PROBLEM –
The finished copy must match the records exactly, except that it contains no pictures.

═══

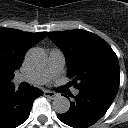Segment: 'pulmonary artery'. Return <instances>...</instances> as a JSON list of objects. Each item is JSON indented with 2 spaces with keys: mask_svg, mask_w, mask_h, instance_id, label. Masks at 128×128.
Masks as SVG:
<instances>
[{
  "mask_svg": "<svg viewBox=\"0 0 128 128\" xmlns=\"http://www.w3.org/2000/svg\"><path fill=\"white\" fill-rule=\"evenodd\" d=\"M65 65V56L61 50L51 49L48 64L45 69L22 74L16 77L17 82H28L33 85L46 84L53 76L58 74ZM79 90L74 89L73 94L78 95Z\"/></svg>",
  "mask_w": 128,
  "mask_h": 128,
  "instance_id": "obj_1",
  "label": "pulmonary artery"
}]
</instances>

═══

ANSWER BOX –
Segment: 'pulmonary artery'. Return <instances>...</instances> as a JSON list of objects. Each item is JSON indented with 2 spaces with keys: mask_svg, mask_w, mask_h, instance_id, label. Masks at 128×128.
Masks as SVG:
<instances>
[{
  "mask_svg": "<svg viewBox=\"0 0 128 128\" xmlns=\"http://www.w3.org/2000/svg\"><path fill=\"white\" fill-rule=\"evenodd\" d=\"M65 65V56L61 50L51 49L48 64L45 69L22 74L16 77L17 82H28L33 85L46 84L53 76L58 74ZM79 90L74 89L73 94L78 95Z\"/></svg>",
  "mask_w": 128,
  "mask_h": 128,
  "instance_id": "obj_1",
  "label": "pulmonary artery"
}]
</instances>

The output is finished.